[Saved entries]
======
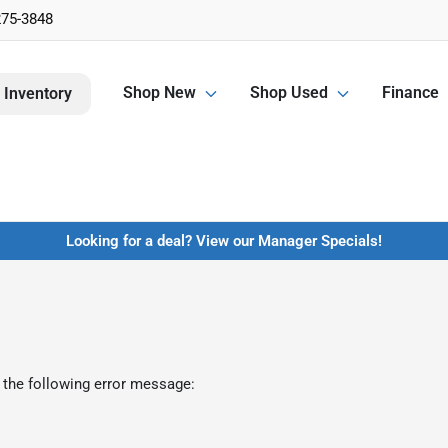
275-3848
Shop New
Shop Used
Finance
 Inventory
Looking for a deal? View our Manager Specials!
 the following error message:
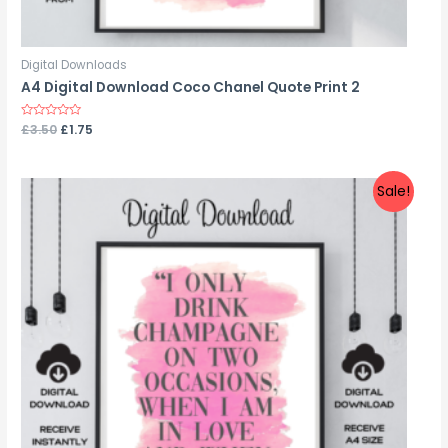
Digital Downloads
A4 Digital Download Coco Chanel Quote Print 2
Rated
£
3.50
£
1.75
0
out
of
5
Sale!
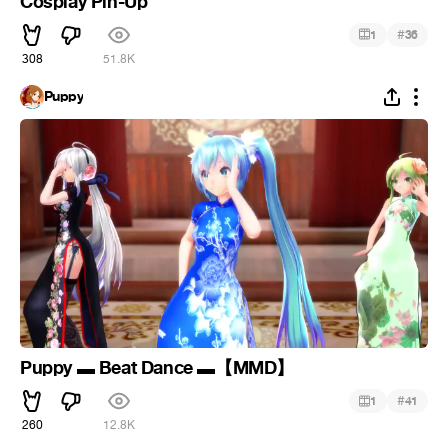
Cosplay Pin-Up
#
1
36
308
51.8K
Puppy
Puppy ▬ Beat Dance ▬【MMD】
#
1
41
260
12.8K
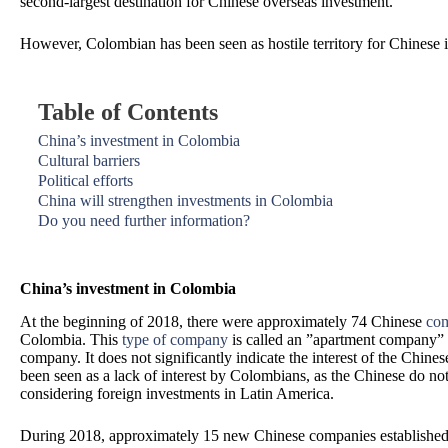
second-largest destination for Chinese overseas investment.
However, Colombian has been seen as hostile territory for Chinese i
Table of Contents
China’s investment in Colombia
Cultural barriers
Political efforts
China will strengthen investments in Colombia
Do you need further information?
China’s investment in Colombia
At the beginning of 2018, there were approximately 74 Chinese
com
Colombia. This
type of company
is called an ”apartment company” 
company. It does not significantly indicate the interest of the Chine
been seen as a lack of interest by Colombians, as the Chinese do n
considering foreign investments in Latin America.
During 2018, approximately 15 new Chinese companies established 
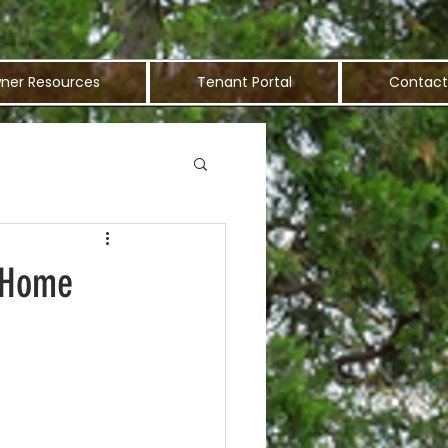
ner Resources
Tenant Portal
Contact
t Home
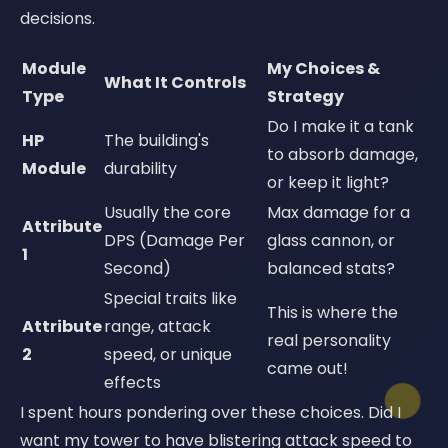
decisions.
Module
My Choices &
What It Controls
Type
Strategy
Do I make it a tank
HP
The building's
to absorb damage,
Module
durability
or keep it light?
Usually the core
Max damage for a
Attribute
DPS (Damage Per
glass cannon, or
1
Second)
balanced stats?
Special traits like
This is where the
Attribute
range, attack
real personality
2
speed, or unique
came out!
effects
I spent hours pondering over these choices. Did I
want my tower to have blistering attack speed to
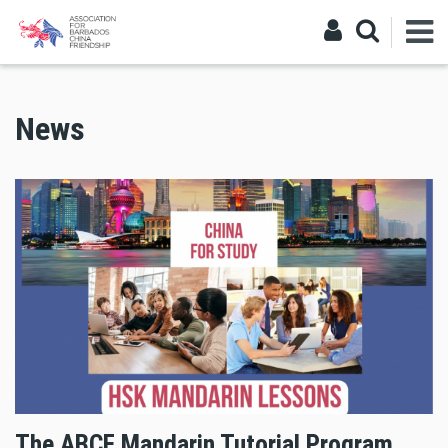
News
The ABCF Mandarin Tutorial Program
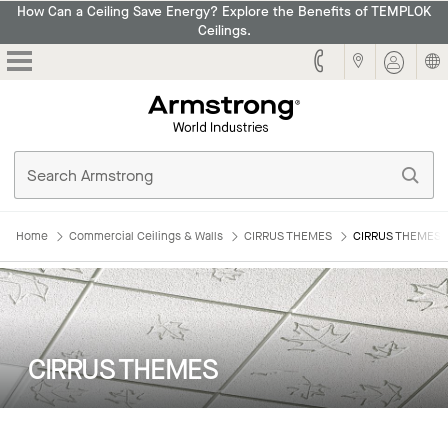
How Can a Ceiling Save Energy? Explore the Benefits of TEMPLOK
Ceilings.
Armstrong
Home
Commercial Ceilings & Walls
CIRRUS THEMES
CIRRUS THEMES: 
CIRRUS THEMES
======
__EXERCISE__. Output exactly, and only, the lines running from the line containing "considering foreign investments" to the last line of the entries above, omitting the pictures.

__RESULT__.
considering foreign investments in Latin America.
During 2018, approximately 15 new Chinese companies established 
ner Resources
Tenant Portal
Contact
t Home
decisions.
Module
My Choices &
What It Controls
Type
Strategy
Do I make it a tank
HP
The building's
to absorb damage,
Module
durability
or keep it light?
Usually the core
Max damage for a
Attribute
DPS (Damage Per
glass cannon, or
1
Second)
balanced stats?
Special traits like
This is where the
Attribute
range, attack
real personality
2
speed, or unique
came out!
effects
I spent hours pondering over these choices. Did I
want my tower to have blistering attack speed to
News
The ABCF Mandarin Tutorial Program
How Can a Ceiling Save Energy? Explore the Benefits of TEMPLOK
Ceilings.
Armstrong
Home
Commercial Ceilings & Walls
CIRRUS THEMES
CIRRUS THEMES: 
CIRRUS THEMES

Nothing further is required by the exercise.